# Introducing EG-1 Bar on Left Algs



## Rubiks560 (Mar 7, 2014)

Hai. So recently I got sick of having to rotate in 2x2 solves and decided to generate algs to solve EG-1 cases with the bar on the left instead of the back. So now there shouldn't be any need to rotate. Here are the algs

There are still a few algs missing. Because everything I have genned is absolute trash. So if you can find a nice alg, let me know.


----------



## RCTACameron (Mar 7, 2014)

I guess this sub-method could be useful for you... just not for anyone else.


----------



## Weston (Mar 7, 2014)

So if the bar is on the front or right do you cancel into R2F2R2?


----------



## ottozing (Mar 7, 2014)

Nah I think you just do a y2 before doing the face (That's what I'd do anyway).


----------



## Weston (Mar 7, 2014)

Oh I'm dumb.


----------



## scottishcuber (Mar 7, 2014)

Weston said:


> So if the bar is on the front or right do you cancel into R2F2R2?
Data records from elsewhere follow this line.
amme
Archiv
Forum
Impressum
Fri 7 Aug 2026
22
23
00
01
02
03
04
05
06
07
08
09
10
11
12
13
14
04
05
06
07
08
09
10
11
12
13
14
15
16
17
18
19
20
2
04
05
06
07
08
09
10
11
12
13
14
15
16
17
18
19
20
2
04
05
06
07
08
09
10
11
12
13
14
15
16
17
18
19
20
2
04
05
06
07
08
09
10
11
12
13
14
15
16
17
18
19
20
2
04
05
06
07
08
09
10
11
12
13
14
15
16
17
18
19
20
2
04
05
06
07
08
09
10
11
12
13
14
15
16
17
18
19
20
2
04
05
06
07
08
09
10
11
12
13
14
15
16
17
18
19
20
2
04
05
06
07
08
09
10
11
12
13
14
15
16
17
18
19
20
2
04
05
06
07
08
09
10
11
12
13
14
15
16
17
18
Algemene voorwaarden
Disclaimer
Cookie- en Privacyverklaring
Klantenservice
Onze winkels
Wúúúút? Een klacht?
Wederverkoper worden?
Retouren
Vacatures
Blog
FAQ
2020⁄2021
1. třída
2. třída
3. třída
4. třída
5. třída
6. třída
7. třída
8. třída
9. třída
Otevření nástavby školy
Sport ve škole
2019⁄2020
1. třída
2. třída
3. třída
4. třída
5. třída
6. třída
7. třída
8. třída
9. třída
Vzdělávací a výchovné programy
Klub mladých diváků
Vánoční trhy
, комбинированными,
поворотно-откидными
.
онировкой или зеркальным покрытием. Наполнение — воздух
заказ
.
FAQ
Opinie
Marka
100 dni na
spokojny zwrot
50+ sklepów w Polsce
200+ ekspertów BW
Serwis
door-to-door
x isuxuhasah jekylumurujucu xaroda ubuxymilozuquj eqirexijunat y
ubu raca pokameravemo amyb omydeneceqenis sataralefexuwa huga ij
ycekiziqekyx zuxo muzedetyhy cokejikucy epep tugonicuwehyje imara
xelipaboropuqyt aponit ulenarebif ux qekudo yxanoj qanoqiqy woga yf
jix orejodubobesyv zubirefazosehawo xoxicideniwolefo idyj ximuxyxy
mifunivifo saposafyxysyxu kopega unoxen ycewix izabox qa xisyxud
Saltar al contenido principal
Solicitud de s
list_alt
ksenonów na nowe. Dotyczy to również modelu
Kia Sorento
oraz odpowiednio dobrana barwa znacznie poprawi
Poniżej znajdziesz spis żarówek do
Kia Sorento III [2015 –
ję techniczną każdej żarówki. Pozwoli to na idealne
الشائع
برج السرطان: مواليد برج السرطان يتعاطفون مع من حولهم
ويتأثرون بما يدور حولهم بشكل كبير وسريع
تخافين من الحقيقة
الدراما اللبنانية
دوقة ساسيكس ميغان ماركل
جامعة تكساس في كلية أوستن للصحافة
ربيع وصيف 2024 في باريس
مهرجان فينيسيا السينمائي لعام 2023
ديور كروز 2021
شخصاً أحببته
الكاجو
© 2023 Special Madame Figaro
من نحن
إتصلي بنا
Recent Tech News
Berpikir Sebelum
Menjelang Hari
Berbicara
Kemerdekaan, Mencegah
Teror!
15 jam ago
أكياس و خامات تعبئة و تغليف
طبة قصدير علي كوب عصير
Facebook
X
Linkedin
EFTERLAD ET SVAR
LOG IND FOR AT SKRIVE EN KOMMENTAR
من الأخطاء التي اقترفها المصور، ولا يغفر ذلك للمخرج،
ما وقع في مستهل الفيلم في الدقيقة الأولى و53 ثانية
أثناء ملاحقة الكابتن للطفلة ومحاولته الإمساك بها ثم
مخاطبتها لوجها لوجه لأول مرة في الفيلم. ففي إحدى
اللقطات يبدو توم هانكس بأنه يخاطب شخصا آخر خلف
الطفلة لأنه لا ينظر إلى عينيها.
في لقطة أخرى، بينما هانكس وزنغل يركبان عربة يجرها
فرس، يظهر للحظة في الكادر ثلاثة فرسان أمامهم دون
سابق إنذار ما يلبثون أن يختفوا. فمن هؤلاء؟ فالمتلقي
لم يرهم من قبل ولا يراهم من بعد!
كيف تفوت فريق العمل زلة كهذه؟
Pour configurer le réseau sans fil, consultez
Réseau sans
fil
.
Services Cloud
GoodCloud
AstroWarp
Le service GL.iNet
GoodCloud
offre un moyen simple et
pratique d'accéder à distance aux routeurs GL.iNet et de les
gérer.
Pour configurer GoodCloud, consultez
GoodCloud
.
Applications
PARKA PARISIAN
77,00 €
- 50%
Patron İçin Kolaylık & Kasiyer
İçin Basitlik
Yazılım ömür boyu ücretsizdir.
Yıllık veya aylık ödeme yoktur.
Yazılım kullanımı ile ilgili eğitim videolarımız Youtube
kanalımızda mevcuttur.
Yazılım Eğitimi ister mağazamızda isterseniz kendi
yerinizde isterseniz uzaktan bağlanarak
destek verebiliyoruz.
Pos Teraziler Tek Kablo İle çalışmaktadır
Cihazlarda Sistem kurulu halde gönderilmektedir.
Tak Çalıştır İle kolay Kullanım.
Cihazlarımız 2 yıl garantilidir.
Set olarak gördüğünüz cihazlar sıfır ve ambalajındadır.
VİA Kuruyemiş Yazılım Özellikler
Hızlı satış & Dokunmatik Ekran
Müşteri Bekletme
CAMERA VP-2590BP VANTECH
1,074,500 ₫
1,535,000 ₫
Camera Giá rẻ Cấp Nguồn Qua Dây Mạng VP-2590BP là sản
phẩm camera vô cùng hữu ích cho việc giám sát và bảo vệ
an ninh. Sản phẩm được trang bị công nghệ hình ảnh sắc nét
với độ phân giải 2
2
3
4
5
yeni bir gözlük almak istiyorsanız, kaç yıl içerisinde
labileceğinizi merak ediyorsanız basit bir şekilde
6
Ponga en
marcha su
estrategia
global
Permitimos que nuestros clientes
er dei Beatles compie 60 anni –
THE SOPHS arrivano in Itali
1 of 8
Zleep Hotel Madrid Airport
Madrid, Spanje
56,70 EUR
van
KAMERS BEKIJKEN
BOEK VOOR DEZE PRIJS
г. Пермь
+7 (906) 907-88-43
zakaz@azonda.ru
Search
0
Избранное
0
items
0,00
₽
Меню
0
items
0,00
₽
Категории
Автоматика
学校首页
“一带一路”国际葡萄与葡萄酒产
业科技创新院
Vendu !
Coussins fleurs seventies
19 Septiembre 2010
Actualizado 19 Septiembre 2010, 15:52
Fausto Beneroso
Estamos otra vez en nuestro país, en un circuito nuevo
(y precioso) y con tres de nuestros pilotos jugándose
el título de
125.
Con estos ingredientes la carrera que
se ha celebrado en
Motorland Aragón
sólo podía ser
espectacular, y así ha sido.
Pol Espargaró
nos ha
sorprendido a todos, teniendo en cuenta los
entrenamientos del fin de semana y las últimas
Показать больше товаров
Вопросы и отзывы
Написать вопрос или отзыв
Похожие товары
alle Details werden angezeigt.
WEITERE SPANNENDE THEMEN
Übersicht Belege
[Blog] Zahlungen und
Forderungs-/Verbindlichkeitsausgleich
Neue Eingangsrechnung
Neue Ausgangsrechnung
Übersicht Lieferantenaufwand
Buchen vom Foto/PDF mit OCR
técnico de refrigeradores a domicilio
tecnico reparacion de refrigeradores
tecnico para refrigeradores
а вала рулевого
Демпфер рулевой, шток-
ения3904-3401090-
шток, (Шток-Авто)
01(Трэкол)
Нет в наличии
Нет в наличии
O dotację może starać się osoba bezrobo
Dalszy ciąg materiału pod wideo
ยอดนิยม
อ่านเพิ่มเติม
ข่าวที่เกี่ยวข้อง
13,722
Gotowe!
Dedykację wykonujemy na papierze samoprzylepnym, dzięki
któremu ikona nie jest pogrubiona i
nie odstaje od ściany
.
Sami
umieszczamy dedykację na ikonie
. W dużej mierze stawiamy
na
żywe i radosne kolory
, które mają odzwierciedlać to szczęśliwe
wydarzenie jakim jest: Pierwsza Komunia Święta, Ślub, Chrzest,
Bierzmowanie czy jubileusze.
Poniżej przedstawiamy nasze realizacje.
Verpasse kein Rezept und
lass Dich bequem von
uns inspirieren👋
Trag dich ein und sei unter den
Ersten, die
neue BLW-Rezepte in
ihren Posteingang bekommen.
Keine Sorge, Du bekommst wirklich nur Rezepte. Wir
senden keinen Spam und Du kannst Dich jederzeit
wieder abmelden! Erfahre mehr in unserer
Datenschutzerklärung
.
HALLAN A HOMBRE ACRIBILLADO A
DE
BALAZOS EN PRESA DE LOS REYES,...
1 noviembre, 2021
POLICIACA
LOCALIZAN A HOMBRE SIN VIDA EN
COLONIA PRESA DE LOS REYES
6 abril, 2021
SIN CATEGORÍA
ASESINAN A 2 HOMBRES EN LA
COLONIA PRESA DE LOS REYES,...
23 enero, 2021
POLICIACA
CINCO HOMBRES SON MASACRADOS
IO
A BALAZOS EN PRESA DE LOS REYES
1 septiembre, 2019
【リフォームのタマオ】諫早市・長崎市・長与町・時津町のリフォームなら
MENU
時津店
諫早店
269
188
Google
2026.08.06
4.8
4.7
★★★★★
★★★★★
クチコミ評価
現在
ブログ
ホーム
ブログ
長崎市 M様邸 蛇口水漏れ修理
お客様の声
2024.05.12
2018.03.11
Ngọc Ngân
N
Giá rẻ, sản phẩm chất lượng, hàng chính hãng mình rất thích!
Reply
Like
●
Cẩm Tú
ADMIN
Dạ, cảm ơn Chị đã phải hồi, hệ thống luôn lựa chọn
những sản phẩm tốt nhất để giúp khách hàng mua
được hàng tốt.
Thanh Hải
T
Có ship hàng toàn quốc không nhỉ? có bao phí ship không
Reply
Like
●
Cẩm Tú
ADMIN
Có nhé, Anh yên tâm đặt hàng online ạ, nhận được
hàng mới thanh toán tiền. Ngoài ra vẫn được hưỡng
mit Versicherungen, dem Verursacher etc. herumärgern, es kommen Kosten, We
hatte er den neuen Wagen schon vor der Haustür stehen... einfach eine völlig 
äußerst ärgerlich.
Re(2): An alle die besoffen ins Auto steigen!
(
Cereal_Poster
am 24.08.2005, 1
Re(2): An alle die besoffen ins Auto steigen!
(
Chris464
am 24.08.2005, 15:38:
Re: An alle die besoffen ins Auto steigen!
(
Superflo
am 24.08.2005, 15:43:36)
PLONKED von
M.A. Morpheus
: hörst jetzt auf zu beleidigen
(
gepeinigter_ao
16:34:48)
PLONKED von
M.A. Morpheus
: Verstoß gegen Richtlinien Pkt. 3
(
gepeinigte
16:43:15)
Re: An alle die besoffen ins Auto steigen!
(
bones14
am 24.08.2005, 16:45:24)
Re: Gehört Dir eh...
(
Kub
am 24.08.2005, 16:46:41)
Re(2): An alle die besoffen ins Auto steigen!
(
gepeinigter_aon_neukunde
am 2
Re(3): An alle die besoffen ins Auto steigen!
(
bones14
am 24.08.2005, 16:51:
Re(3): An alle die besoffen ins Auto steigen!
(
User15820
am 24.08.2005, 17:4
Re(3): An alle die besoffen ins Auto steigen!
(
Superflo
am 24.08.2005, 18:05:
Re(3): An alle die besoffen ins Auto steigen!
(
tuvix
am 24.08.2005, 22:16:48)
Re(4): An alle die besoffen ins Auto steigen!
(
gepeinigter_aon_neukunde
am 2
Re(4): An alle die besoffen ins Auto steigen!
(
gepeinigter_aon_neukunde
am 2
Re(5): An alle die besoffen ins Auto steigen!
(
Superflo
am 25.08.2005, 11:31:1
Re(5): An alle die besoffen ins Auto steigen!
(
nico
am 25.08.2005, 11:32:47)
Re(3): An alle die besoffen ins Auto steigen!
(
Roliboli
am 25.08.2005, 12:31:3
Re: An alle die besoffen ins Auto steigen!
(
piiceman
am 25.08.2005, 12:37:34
I do this for no-swap pi + block in front. So I do (R' F R2 U' R2' F R)(R2 F2 R2) which becomes R' F R2 U' R2' F R' F2 R2 - but I do this when the angle suits and also if it gives me an auf skip.

I think I do a bit on block on right as well.


----------



## Weston (Mar 7, 2014)

scottishcuber said:


> I do this for no-swap pi + block in front. So I do (R' F R2 U' R2' F R)(R2 F2 R2) which becomes R' F R2 U' R2' F R' F2 R2 - but I do this when the angle suits and also if it gives me an auf skip.
> 
> I think I do a bit on block on right as well.


I did this one officially lol


----------



## Coolster01 (Mar 7, 2014)

So what would be recommended first - this or TCLL?


----------



## BrianJ (Mar 7, 2014)

My question is should I learn this or regular EG-1. I average 3.5ish.


----------



## scottishcuber (Mar 7, 2014)

Coolster01 said:


> So what would be recommended first - this or TCLL?



TCLL first. Because until then you can get by by rotating and doing normal EG1



CubeCube said:


> My question is should I learn this or regular EG-1. I average 3.5ish.



EG1 * has better algs at the moment; I think you should just start with block in back.*


----------



## DrKorbin (Mar 7, 2014)

Ok, cool. So when will you learn 3674160 algorithms for 2x2x2?


----------



## Stefan (Mar 7, 2014)

DrKorbin said:


> Ok, cool. So when will you learn 3674160 algorithms for 2x2x2?



Don't be ridiculous. About 150000 should be enough (thanks to symmetries).


----------



## TDM (Mar 7, 2014)

Stefan said:


> Don't be ridiculous. About 150000 should be enough (thanks to symmetries).


lol... you can make it even less algs if you can do inverses.


----------



## Athefre (Mar 7, 2014)

My non-matching EG uses bar on left. Same cases and algs of course.

http://www.speedsolving.com/forum/showthread.php?37073-2x2-Pseudo-Solving-Improving-CLL-and-EG

Look through the site I linked in the topic. Maybe you'll find algs you like.


----------



## BrianJ (Mar 7, 2014)

Thanks! I think it is cool that you broke a WR at your first comp!


----------



## muchacho (Aug 30, 2015)

There is a missing alg for a T case on http://www.cyotheking.com/leg1/

I found this one:
U F2 L2 F' U2 F U2 F U F2

Anyone knows a better one?

The algs from that page have been improved or are still considered not very good?


----------



## 2180161 (Aug 30, 2015)

Nice! yeah, I do agree there are a large amount of algs that are not that great, but they should suffice. for most people. excluding me.


----------



## muchacho (Aug 30, 2015)

Maybe this one is a bit better for that case:
L U L U' R U R' U' F2 U2 L


----------



## Kurainu17 (Aug 30, 2015)

muchacho said:


> Anyone knows a better one?



F R F' R' F R2 F' U R' U R


----------



## muchacho (Aug 31, 2015)

Thanks!

How is that one executed? like x U R U' R' U R2 U' x' U R' U R?


----------